Been dreading doing mine, been mentally putting it off, until yesterday, got all my docs together, logged onto the Gateway site, then found I had completed it last May!!!!

Must have been having a funny day back then, I am never that organised.


----------



## A3DFU (May 7, 2002)

:lol: :lol:

Marvellous


----------



## John-H (Jul 13, 2005)

Many happy returns Dani


----------



## A3DFU (May 7, 2002)

John-H said:


> Many happy returns Dani


Thanks John :-*

I would rather leave it to an accountant but I despise the money I would need to fork out for it


----------



## spike (Dec 26, 2013)

Again, my accountant does mine.

Still pay as late as possible, just remember that a bank transfer to HRMC is not a faster payment and takes 3-4 days.

I do my own VAT returns, finished inputting invoices last night, think I'll submit that tomorrow


----------



## Gazzer (Jun 12, 2010)

accountant does mine also, rather nice to know the big T owes me £450 rebate. bugger wont pay that back promptly i know!!


----------



## L33JSA (Jun 30, 2010)

Got mine back off the accountant today......I shed a few tears I have to admit....although not as many as the year before.

For sale.....couple of kidneys......any offers?? [smiley=bigcry.gif] [smiley=bigcry.gif]


----------



## Callum-TT (Jun 3, 2013)

I can't stand giving anyone my money. Especially when the British government given hard earned cash to people who don't deserve it.

This year is going to be expensive 

Sent from AutoGuide.com Free App


----------



## spike (Dec 26, 2013)

How many people pay in advance to reduce the lump sum?

I check them enough per month to cover about 25% of my lump sum, helps a bit, reminds me of the old days of PAYE


----------



## A3DFU (May 7, 2002)

I pay in one chunk


----------



## Adam86 (Nov 20, 2013)

I'v loved doing mine the last couple of years! Most of my customers have now started deducting tax upfront so now I can't wait to submit my tax return as early as possible as this usually means a nice lump of money coming my way...


----------



## PJH (Jan 28, 2014)

I hate doing them, always leave it to the last minute but enjoy the bonfire of pointless receipts I've kept.


----------



## A3DFU (May 7, 2002)

PJH said:


> I hate doing them, always leave it to the last minute but enjoy the bonfire of pointless receipts I've kept.


 :lol: :lol: :lol:


----------



## Danny Wilde (Jul 19, 2012)

I absolutely hate doing it.

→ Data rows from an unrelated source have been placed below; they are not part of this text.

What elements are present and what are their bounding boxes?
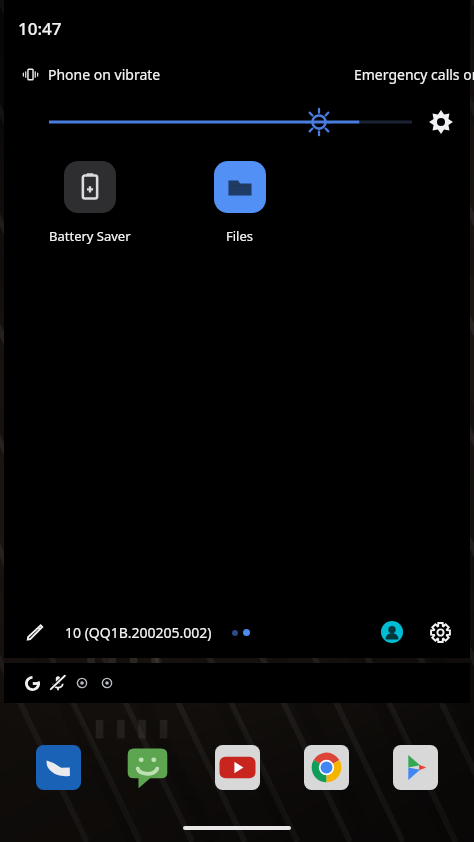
button[interactable]: Chrome	[304, 745, 349, 790]
button[interactable]: Battery Saver	[15, 161, 165, 245]
button[interactable]: Auto brightness	[426, 107, 456, 137]
button[interactable]: Files	[165, 161, 315, 245]
staticText: Phone on vibrate	[48, 65, 161, 84]
staticText: Files	[226, 227, 254, 245]
staticText: Emergency calls only	[354, 65, 474, 84]
button[interactable]: Brightness	[49, 105, 412, 139]
staticText: Battery Saver	[49, 227, 131, 245]
button[interactable]: Phone	[36, 745, 81, 790]
button[interactable]: YouTube	[215, 745, 260, 790]
staticText: 10 (QQ1B.200205.002)	[65, 623, 212, 642]
button[interactable]: Play Store	[393, 745, 438, 790]
button[interactable]: Settings	[426, 618, 454, 646]
button[interactable]: Edit tiles	[22, 619, 48, 645]
staticText: 10:47	[18, 17, 62, 40]
button[interactable]: User	[378, 618, 406, 646]
button[interactable]: Messages	[125, 745, 170, 790]
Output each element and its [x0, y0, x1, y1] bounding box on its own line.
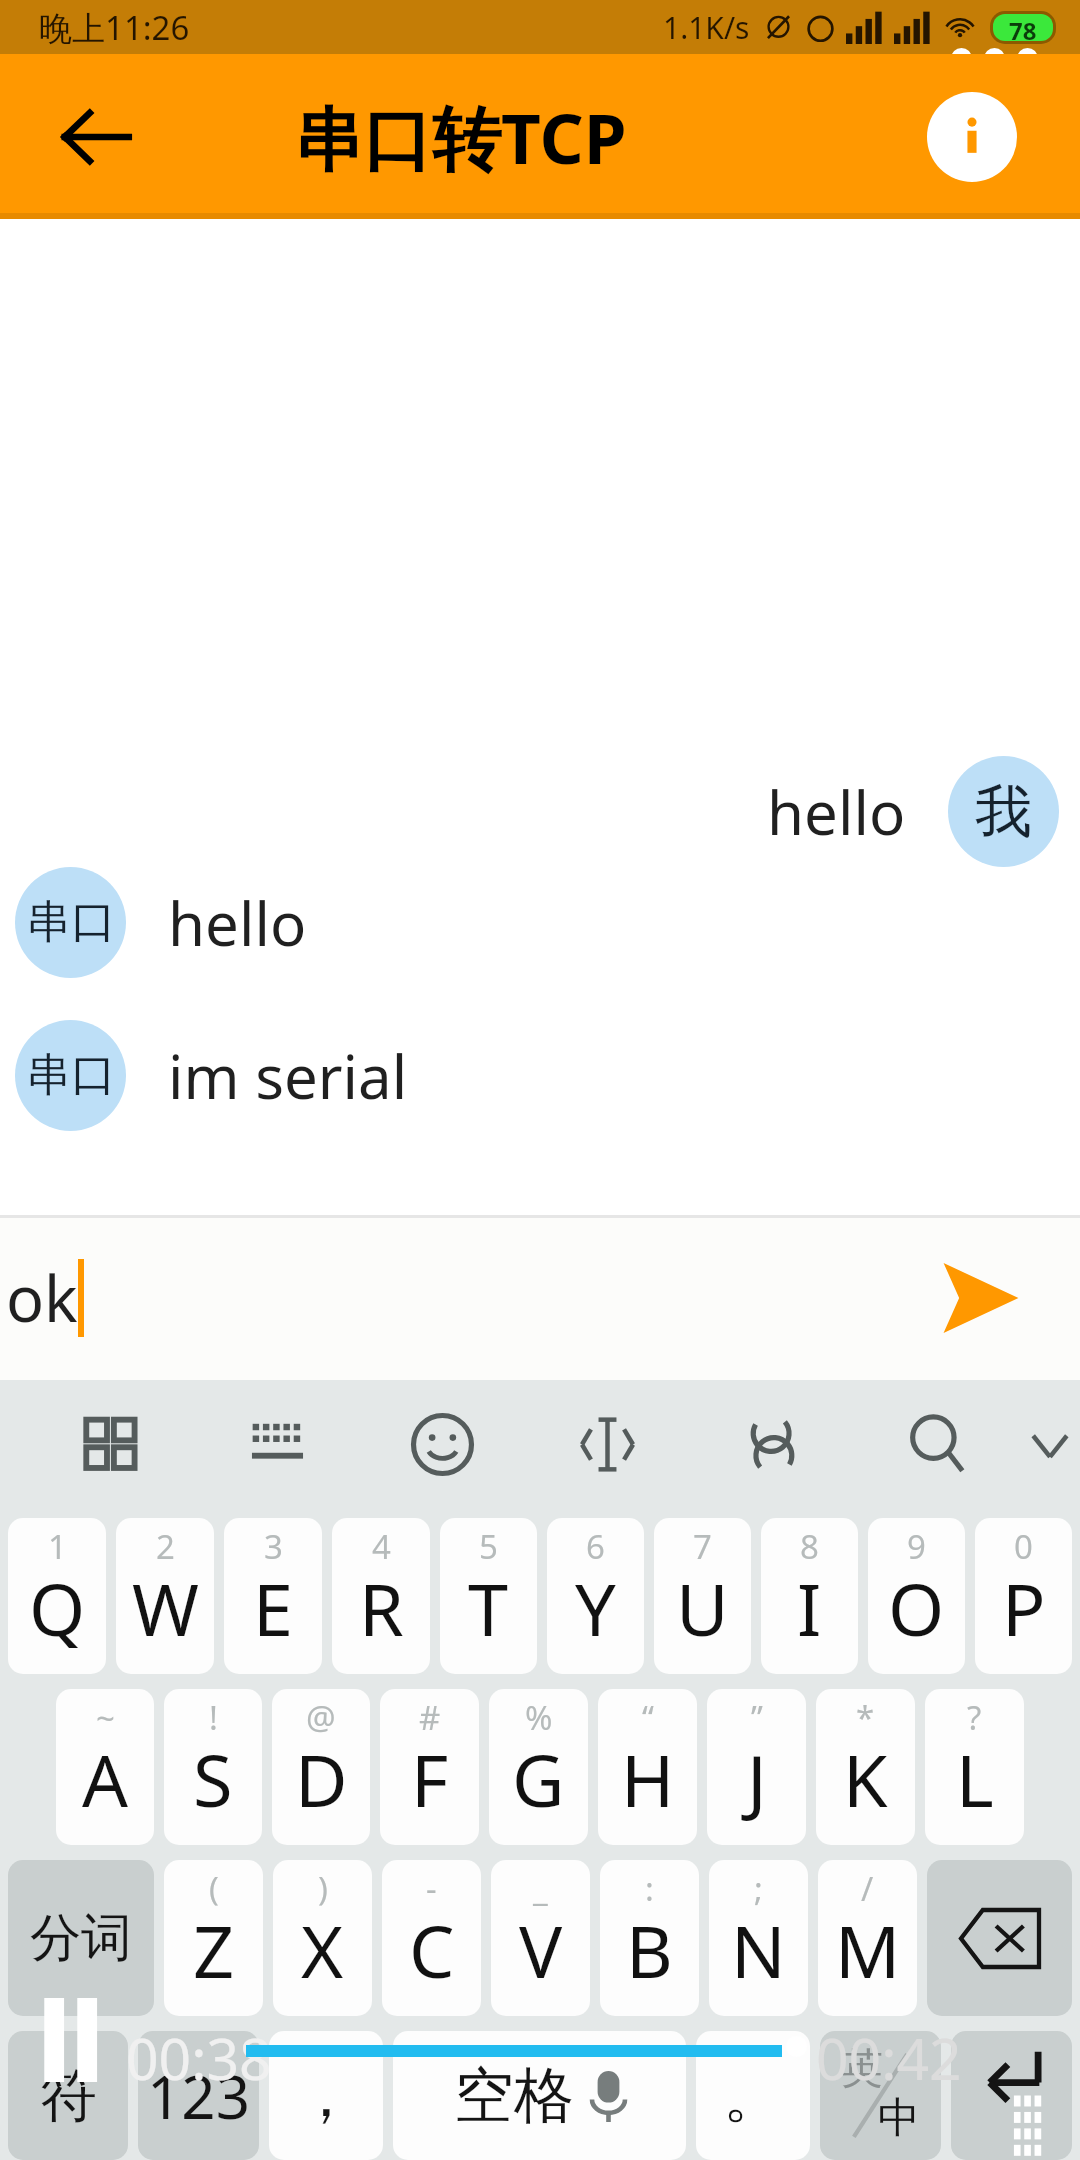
staticText: 分词 [30, 1906, 132, 1970]
button[interactable]: Keyboard layouts [30, 1380, 195, 1509]
button[interactable]: @ [272, 1689, 370, 1845]
staticText: 我 [975, 776, 1032, 848]
staticText: Z [193, 1901, 235, 1999]
staticText: S [193, 1730, 233, 1828]
staticText: 7 [693, 1524, 712, 1569]
button[interactable]: * [816, 1689, 915, 1845]
button[interactable]: 8 [761, 1518, 858, 1674]
button[interactable]: ) [273, 1860, 372, 2016]
button[interactable]: 0 [975, 1518, 1072, 1674]
staticText: - [426, 1866, 437, 1911]
button[interactable]: 9 [868, 1518, 965, 1674]
staticText: T [468, 1559, 509, 1657]
staticText: 空格 [454, 2058, 574, 2134]
button[interactable]: ” [707, 1689, 806, 1845]
staticText: ; [754, 1866, 763, 1911]
button[interactable]: % [489, 1689, 588, 1845]
button[interactable]: 分词 [8, 1860, 154, 2016]
button[interactable]: : [600, 1860, 699, 2016]
staticText: M [835, 1901, 901, 1999]
staticText: 00:38 [126, 2019, 272, 2097]
button[interactable]: Info [906, 71, 1038, 203]
button[interactable]: 4 [332, 1518, 430, 1674]
staticText: ~ [96, 1695, 115, 1740]
staticText: 5 [479, 1524, 498, 1569]
button[interactable]: 3 [224, 1518, 322, 1674]
staticText: 串口 [26, 894, 116, 951]
staticText: A [82, 1730, 129, 1828]
button[interactable]: ? [925, 1689, 1024, 1845]
staticText: 1.1K/s [663, 7, 750, 48]
staticText: E [253, 1559, 294, 1657]
staticText: ! [209, 1695, 218, 1740]
staticText: : [645, 1866, 654, 1911]
button[interactable]: 串口 [15, 867, 126, 978]
button[interactable]: ; [709, 1860, 808, 2016]
button[interactable]: Enter [951, 2031, 1072, 2160]
button[interactable]: ~ [56, 1689, 154, 1845]
staticText: 78 [1009, 14, 1037, 41]
button[interactable]: 我 [948, 756, 1059, 867]
staticText: 符 [40, 2060, 97, 2132]
button[interactable]: ( [164, 1860, 263, 2016]
button[interactable]: # [380, 1689, 479, 1845]
button[interactable]: 符 [8, 2031, 128, 2160]
staticText: 4 [372, 1524, 391, 1569]
staticText: L [956, 1730, 994, 1828]
staticText: H [621, 1730, 675, 1828]
staticText: im serial [168, 1035, 408, 1117]
staticText: “ [642, 1695, 654, 1740]
staticText: 0 [1014, 1524, 1033, 1569]
staticText: G [512, 1730, 565, 1828]
staticText: @ [306, 1695, 336, 1740]
button[interactable]: Search [855, 1380, 1020, 1509]
staticText: hello [767, 771, 906, 853]
staticText: J [747, 1730, 767, 1828]
staticText: 9 [907, 1524, 926, 1569]
staticText: I [797, 1559, 822, 1657]
button[interactable]: Clipboard [690, 1380, 855, 1509]
staticText: ) [318, 1866, 328, 1911]
staticText: 6 [586, 1524, 605, 1569]
button[interactable]: “ [598, 1689, 697, 1845]
button[interactable]: 5 [440, 1518, 537, 1674]
button[interactable]: - [382, 1860, 481, 2016]
staticText: 3 [264, 1524, 283, 1569]
button[interactable]: _ [491, 1860, 590, 2016]
button[interactable]: 6 [547, 1518, 644, 1674]
button[interactable]: 。 [696, 2031, 810, 2160]
button[interactable]: Emoji [360, 1380, 525, 1509]
button[interactable]: 2 [116, 1518, 214, 1674]
button[interactable]: Backspace [927, 1860, 1072, 2016]
button[interactable]: Hide keyboard [1020, 1380, 1080, 1509]
staticText: 8 [800, 1524, 819, 1569]
button[interactable]: 7 [654, 1518, 751, 1674]
staticText: B [626, 1901, 673, 1999]
button[interactable]: Switch language [820, 2031, 941, 2160]
button[interactable]: Back [24, 65, 168, 209]
button[interactable]: Send [912, 1229, 1050, 1367]
staticText: F [411, 1730, 449, 1828]
staticText: * [856, 1695, 875, 1740]
staticText: ， [296, 2058, 356, 2134]
button[interactable]: 串口 [15, 1020, 126, 1131]
staticText: K [843, 1730, 888, 1828]
button[interactable]: 1 [8, 1518, 106, 1674]
staticText: U [676, 1559, 729, 1657]
button[interactable]: ， [269, 2031, 383, 2160]
staticText: / [861, 1866, 874, 1911]
button[interactable]: 空格 [393, 2031, 686, 2160]
staticText: ok [6, 1255, 78, 1341]
staticText: W [132, 1559, 199, 1657]
staticText: Y [575, 1559, 616, 1657]
staticText: X [301, 1901, 344, 1999]
staticText: D [295, 1730, 348, 1828]
button[interactable]: Text editing [525, 1380, 690, 1509]
button[interactable]: / [818, 1860, 917, 2016]
staticText: N [731, 1901, 786, 1999]
button[interactable]: 123 [138, 2031, 259, 2160]
button[interactable]: Keyboard [195, 1380, 360, 1509]
staticText: Q [29, 1559, 86, 1657]
staticText: 串口转TCP [294, 90, 627, 184]
button[interactable]: ! [164, 1689, 262, 1845]
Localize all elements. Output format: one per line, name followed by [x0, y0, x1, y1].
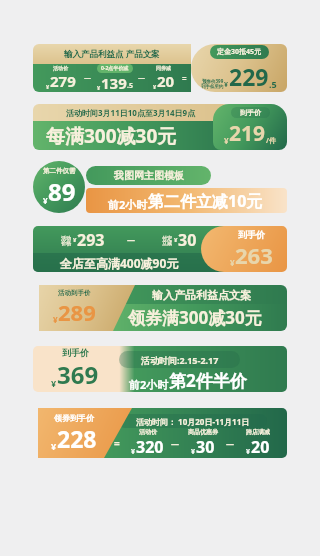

I have an accountant and I still loathe it. Probably because I am the most incompetent filer/record keeper since the invention of paper. Every year I tell myself it will be different and it never is. Always a complete buggers muddle...


----------



## A3DFU (May 7, 2002)

Danny Wilde said:


> I absolutely hate doing it. I have an accountant and I still loathe it. Probably because I am the most incompetent filer/record keeper since the invention of paper. Every year I tell myself it will be different and it never is. Always a complete buggers muddle...


Hmm; some advice:
do 10 minutes of sorting/filing each week. Put it in your diary as a fixture so you'll do it. Makes it much easier at year end

I used to do double entry book keeping, EC Sales List, Vat return and end of year calculations for our scientific partnership after only three hours of training by an accountant. The worst thing was that I had to catch up with six years of paperwork left in a mess when I started. It was a nightmare but I learnt that being on top of things is important


----------



## scoTTy (May 6, 2002)

I completed mine early this year. I submitted it at 10.30am. Normally I start about 10.30pm.

Last year I got £4.5k back. That was better than having to give them money this year.


----------



## A3DFU (May 7, 2002)

scoTTy said:


> I completed mine early this year. I submitted it at 10.30am. Normally I start about 10.30pm.


 :lol: :lol: Guess that's what my son's doing :roll:


----------